The trend toward smaller mobile devices has changed channel dynamics for Intel. In the past, companies bought parts from Intel and built their own computers. As a result, "we had a very clear view of the whole market," says Lilian Kubail, sales insights manager within Intel's sales enablement organization. Now large OEMs are building smaller laptops and tablets and then selling those products to distributors, who in turn sell to resellers, making it harder for Intel to track who is selling its products.
To help sales staffers find those accounts and engage with them, Intel developed its own advanced predictive analytics solution.
The project involved combining existing information on resellers with external data on which organizations are making big investments in the market and growing their businesses. Then the IT team looked at interactions with Intel's websites to see which organizations were looking for information, and which products were being accessed.
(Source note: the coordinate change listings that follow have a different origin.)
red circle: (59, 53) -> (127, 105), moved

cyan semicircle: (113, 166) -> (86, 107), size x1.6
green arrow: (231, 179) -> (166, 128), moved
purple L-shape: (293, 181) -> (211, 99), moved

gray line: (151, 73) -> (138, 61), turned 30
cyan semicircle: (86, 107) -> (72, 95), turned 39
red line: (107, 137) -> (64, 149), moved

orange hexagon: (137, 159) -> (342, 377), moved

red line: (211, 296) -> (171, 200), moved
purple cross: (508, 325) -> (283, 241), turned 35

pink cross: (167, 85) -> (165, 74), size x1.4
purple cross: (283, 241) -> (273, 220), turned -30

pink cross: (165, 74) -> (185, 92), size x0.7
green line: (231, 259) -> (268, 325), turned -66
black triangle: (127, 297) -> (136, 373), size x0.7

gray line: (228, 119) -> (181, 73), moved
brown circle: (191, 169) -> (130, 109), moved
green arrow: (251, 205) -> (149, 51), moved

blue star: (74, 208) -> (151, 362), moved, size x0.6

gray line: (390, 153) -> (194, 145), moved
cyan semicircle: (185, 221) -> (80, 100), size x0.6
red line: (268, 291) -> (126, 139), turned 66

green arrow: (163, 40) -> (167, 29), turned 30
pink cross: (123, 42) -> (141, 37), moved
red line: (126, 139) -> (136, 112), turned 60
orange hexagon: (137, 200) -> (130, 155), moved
Once data was gathered, "the tricky part was figuring out which data sets were the most relevant," says Ivan Harrow, director of business analytics in sales and marketing IT.
The analytics engine takes the data and uses a methodology called "unsupervised clustering," which looks for hidden patterns in unlabeled data. Once the clusters have been defined, it goes through "supervised classification" where business rules are applied to the data, and then the output is ranked from highest to lowest sales volume potential.
The predictive analytics engine was tested at Intel's Asia-Pacific online sales center in late 2012 and then rolled out globally. It yielded an annual increase in incremental revenue of $20 million.